Through working with art teachers at the prison — namely Jun Hamamoto, his “Auntie Jun” — Le said that he started to change himself. In 2019, he was granted parole, but minutes after being released from prison, he was taken to Yuba County’s ICE detention facility, where he was held for two months after being put through a 24-hour-long processing.
Le has been staying in transitional housing while awaiting deportation. He’s also helping to provide services and care to houseless residents in Oakland.
Criminal defense attorney Joshua Kaizuka, another member of Tsuru for Solidarity, has been helping Le navigate the process of requesting a pardon.
He usually defends people accused of committing a crime, and said working with Le has been a “doozy” because it isn’t as simple as advocating to the judge or jury.
“It’s trying to show through evidence and documents and testimony that someone deserves that chance to have their record cleared so they get their rights,” he said.
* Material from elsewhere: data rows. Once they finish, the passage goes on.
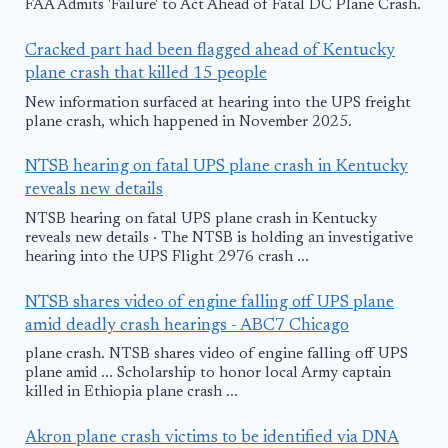
FAA Admits 'Failure' to Act Ahead of Fatal DC Plane Crash.
Cracked part had been flagged ahead of Kentucky
plane crash that killed 15 people
New information surfaced at hearing into the UPS freight
plane crash, which happened in November 2025.
NTSB hearing on fatal UPS plane crash in Kentucky
reveals new details
NTSB hearing on fatal UPS plane crash in Kentucky
reveals new details · The NTSB is holding an investigative
hearing into the UPS Flight 2976 crash ...
NTSB shares video of engine falling off UPS plane
amid deadly crash hearings - ABC7 Chicago
plane crash. NTSB shares video of engine falling off UPS
plane amid ... Scholarship to honor local Army captain
killed in Ethiopia plane crash ...
Akron plane crash victims to be identified via DNA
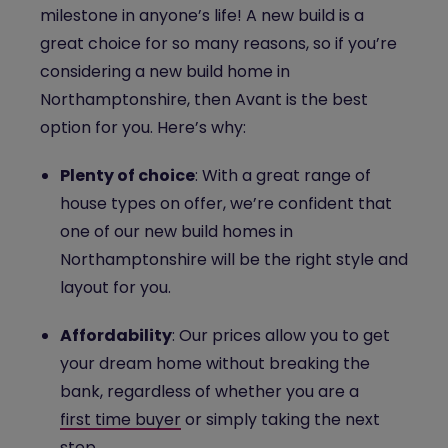
milestone in anyone’s life! A new build is a
great choice for so many reasons, so if you’re
considering a new build home in
Northamptonshire, then Avant is the best
option for you. Here’s why:
Plenty of choice
: With a great range of
house types on offer, we’re confident that
one of our new build homes in
Northamptonshire will be the right style and
layout for you.
Affordability
: Our prices allow you to get
your dream home without breaking the
bank, regardless of whether you are a
first time buyer
or simply taking the next
step.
Fijean Charles Joseph, with the Interfaith Movement for Human Integrity, said at the rally that he is also under immediate threat of deportation and facing double punishment. He said he has been working with Tsuru for Solidarity after meeting them through a healing circle.
“The system will put you in detention and say ‘No, you’re not parollable. You don’t deserve bond. You’re a threat to the community,’” Joseph said. “Yet the community is out here fighting. They fought for me to come home. They fought for Le. We want our community’s members back. There is redemption for all.”
The California Immigration Arrest Legislative Landscape
The rally organizers set up large paper cranes next to the crane garlands. Also displayed is a taiko drum, played by members from Bakahatsu Taiko Dan of UC Davis who came to perform songs of resistance and community.Janelle Salanga / CapRadio
California is one of the top five states with the largest number of people in immigrant detention per day.
It is also a sanctuary state for undocumented immigrants because of Senate Bill 54. Local law enforcement must protect immigrants from deportation threats, and it’s illegal for them to collaborate with Immigrations & Customs Enforcement (ICE) unless an individual is convicted of a serious felony or crime.
However, under the bill local jails and prisons are not subject to the same mandate. That gives them free reign to transfer people with completed sentences like Le to ICE.
A pardon for Le wouldn’t be unrealistic under the Newsom administration — last week, the governor pardoned two Southeast Asian firefighters, Bounchan Keola and Kao Saelee, who were also detained immediately after being incarcerated.
California legislators are pushing to prevent these situations from happening again.
Assembly Bill 937, also known as the Voiding Inequality and Seeking Inclusion for Our Immigrant Neighbors (VISION) Act, would prohibit any state or local agency from arresting immigrants and assisting or facilitating immigration arrests, including ICE transfers.
Without the VISION Act, Kaizuka said that people could get picked up right after they exited custody, whether it was prison or jail, by federal immigration.
“The bottom line is you lose your ability to be free,” he said. “You’re locked up in a cell and told what to eat, when to eat, you have no liberty. The VISION Act will preclude that from happening in California.”
The Assembly passed the VISION Act this week, sending the legislation to the Senate for consideration.
While lawmakers continue to decide the future of the bill, Le will be hearing more about his future at the San Francisco Immigration Court on June 7 for his deportation proceedings.